(Transcribed page contents)

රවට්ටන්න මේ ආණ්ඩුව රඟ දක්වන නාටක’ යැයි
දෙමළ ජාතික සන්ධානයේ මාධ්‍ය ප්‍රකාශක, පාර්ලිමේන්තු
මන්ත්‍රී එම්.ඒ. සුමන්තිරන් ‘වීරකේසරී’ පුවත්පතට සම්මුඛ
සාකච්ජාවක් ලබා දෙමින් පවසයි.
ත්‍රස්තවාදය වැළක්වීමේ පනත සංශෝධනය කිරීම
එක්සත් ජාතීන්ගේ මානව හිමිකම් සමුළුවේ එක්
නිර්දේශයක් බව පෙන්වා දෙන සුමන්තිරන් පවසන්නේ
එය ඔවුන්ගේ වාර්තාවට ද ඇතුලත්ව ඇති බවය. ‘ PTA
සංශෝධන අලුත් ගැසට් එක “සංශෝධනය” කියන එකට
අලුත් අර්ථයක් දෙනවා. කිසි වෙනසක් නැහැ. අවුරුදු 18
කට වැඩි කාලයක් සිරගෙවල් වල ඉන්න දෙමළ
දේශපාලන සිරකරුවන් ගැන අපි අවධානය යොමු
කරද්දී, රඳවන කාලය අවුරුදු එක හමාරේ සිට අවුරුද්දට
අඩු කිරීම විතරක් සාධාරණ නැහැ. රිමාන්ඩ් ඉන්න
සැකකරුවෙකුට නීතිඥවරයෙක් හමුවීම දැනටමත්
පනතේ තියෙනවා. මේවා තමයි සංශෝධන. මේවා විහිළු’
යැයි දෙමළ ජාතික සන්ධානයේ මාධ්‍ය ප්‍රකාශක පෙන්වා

### Exercise details
Give the data again in full, exactly.

### Expected answer
රවට්ටන්න මේ ආණ්ඩුව රඟ දක්වන නාටක’ යැයි
දෙමළ ජාතික සන්ධානයේ මාධ්‍ය ප්‍රකාශක, පාර්ලිමේන්තු
මන්ත්‍රී එම්.ඒ. සුමන්තිරන් ‘වීරකේසරී’ පුවත්පතට සම්මුඛ
සාකච්ජාවක් ලබා දෙමින් පවසයි.
ත්‍රස්තවාදය වැළක්වීමේ පනත සංශෝධනය කිරීම
එක්සත් ජාතීන්ගේ මානව හිමිකම් සමුළුවේ එක්
නිර්දේශයක් බව පෙන්වා දෙන සුමන්තිරන් පවසන්නේ
එය ඔවුන්ගේ වාර්තාවට ද ඇතුලත්ව ඇති බවය. ‘ PTA
සංශෝධන අලුත් ගැසට් එක “සංශෝධනය” කියන එකට
අලුත් අර්ථයක් දෙනවා. කිසි වෙනසක් නැහැ. අවුරුදු 18
කට වැඩි කාලයක් සිරගෙවල් වල ඉන්න දෙමළ
දේශපාලන සිරකරුවන් ගැන අපි අවධානය යොමු
කරද්දී, රඳවන කාලය අවුරුදු එක හමාරේ සිට අවුරුද්දට
අඩු කිරීම විතරක් සාධාරණ නැහැ. රිමාන්ඩ් ඉන්න
සැකකරුවෙකුට නීතිඥවරයෙක් හමුවීම දැනටමත්
පනතේ තියෙනවා. මේවා තමයි සංශෝධන. මේවා විහිළු’
යැයි දෙමළ ජාතික සන්ධානයේ මාධ්‍ය ප්‍රකාශක පෙන්වා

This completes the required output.